== PROBLEM ==
In the material below, find the line with "Общая оценка" and the line with "Chefchaouen", then output both and every line between them exactly, omitting pictures.

Start of STUDY MATERIAL

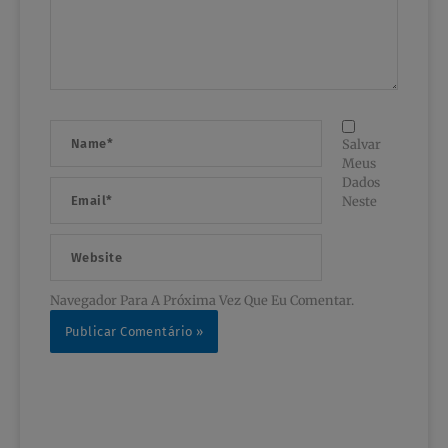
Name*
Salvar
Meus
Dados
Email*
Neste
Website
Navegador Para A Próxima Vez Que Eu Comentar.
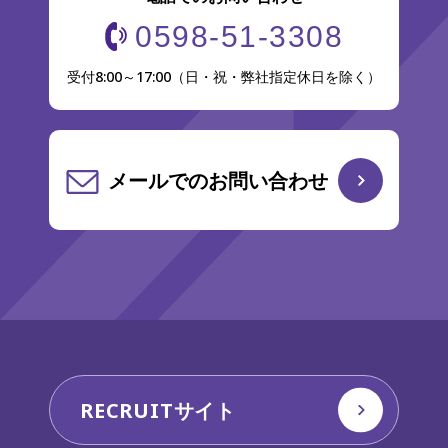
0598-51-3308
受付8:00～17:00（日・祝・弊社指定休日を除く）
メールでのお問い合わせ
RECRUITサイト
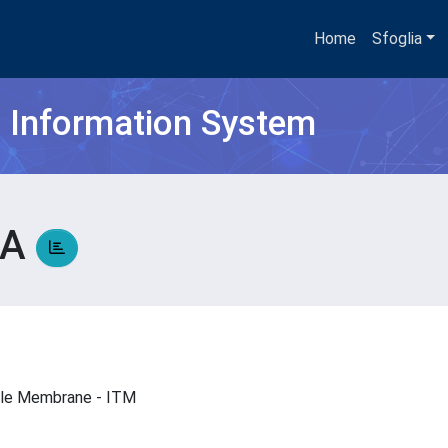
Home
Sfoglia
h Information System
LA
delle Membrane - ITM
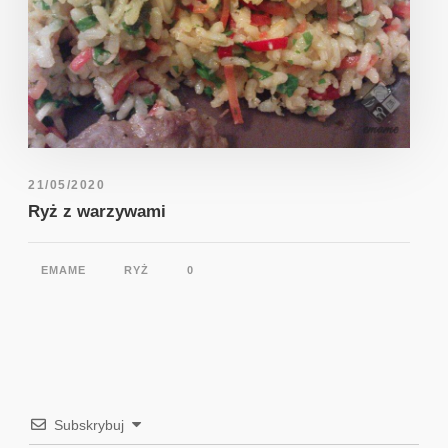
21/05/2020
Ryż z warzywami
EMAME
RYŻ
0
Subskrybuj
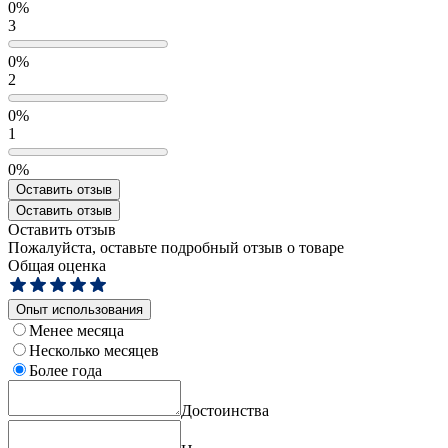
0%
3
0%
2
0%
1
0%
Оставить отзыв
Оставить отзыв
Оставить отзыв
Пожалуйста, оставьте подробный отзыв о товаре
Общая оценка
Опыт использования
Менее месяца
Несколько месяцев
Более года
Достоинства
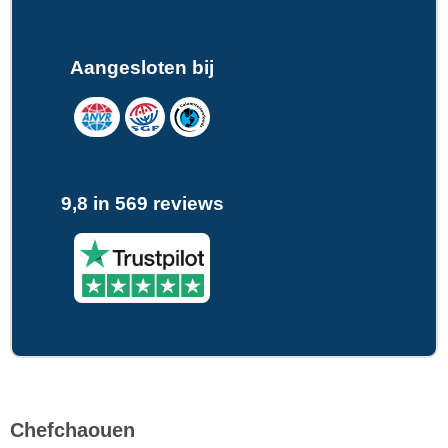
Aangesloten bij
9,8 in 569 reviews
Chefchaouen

End of STUDY MATERIAL
Start of STUDY MATERIAL

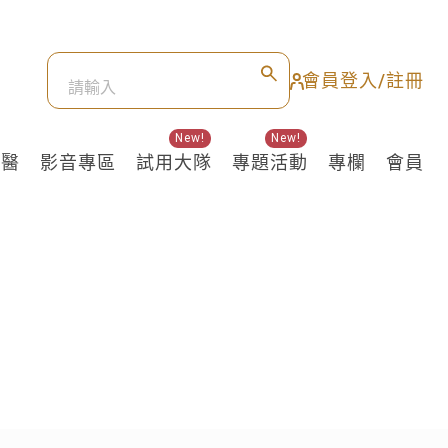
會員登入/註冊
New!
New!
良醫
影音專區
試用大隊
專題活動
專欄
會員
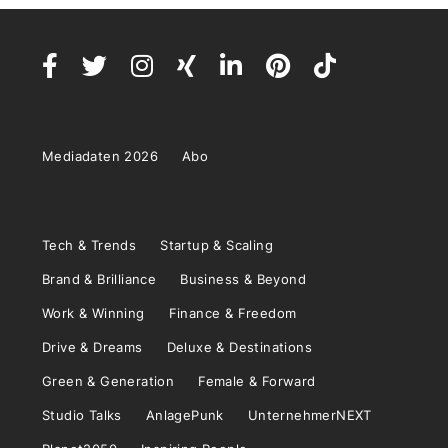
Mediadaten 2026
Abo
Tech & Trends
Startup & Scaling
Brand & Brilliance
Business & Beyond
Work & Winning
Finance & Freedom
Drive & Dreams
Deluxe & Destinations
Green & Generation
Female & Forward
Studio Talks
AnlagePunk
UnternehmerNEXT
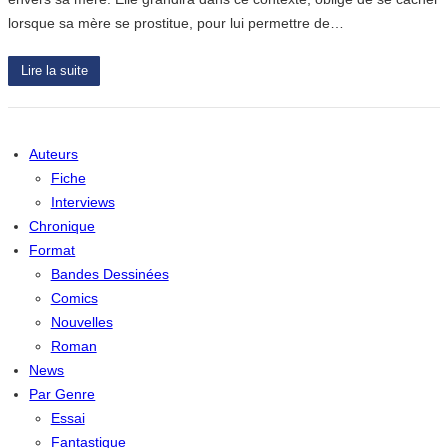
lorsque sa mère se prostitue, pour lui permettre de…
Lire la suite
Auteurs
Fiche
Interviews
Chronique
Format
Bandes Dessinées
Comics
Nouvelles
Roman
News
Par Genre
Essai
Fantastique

End of STUDY MATERIAL
Start of STUDY MATERIAL

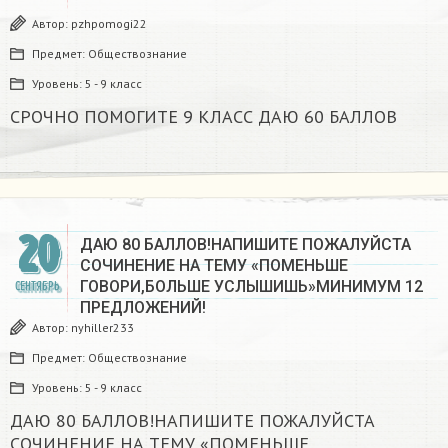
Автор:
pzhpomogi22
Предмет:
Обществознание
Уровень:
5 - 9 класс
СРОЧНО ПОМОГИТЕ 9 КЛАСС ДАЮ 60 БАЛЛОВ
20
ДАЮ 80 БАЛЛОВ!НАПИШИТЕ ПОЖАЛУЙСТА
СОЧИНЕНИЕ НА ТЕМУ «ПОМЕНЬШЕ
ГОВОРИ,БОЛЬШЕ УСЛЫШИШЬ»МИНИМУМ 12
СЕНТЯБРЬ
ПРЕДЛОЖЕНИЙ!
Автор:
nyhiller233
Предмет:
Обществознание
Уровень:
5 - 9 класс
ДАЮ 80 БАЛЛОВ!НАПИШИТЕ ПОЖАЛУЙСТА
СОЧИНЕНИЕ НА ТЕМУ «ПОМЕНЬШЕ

End of STUDY MATERIAL

== WRITTEN ANSWER ==
Общая оценка
Опыт использования
Менее месяца
Несколько месяцев
Более года
Достоинства
Aangesloten bij
9,8 in 569 reviews
Chefchaouen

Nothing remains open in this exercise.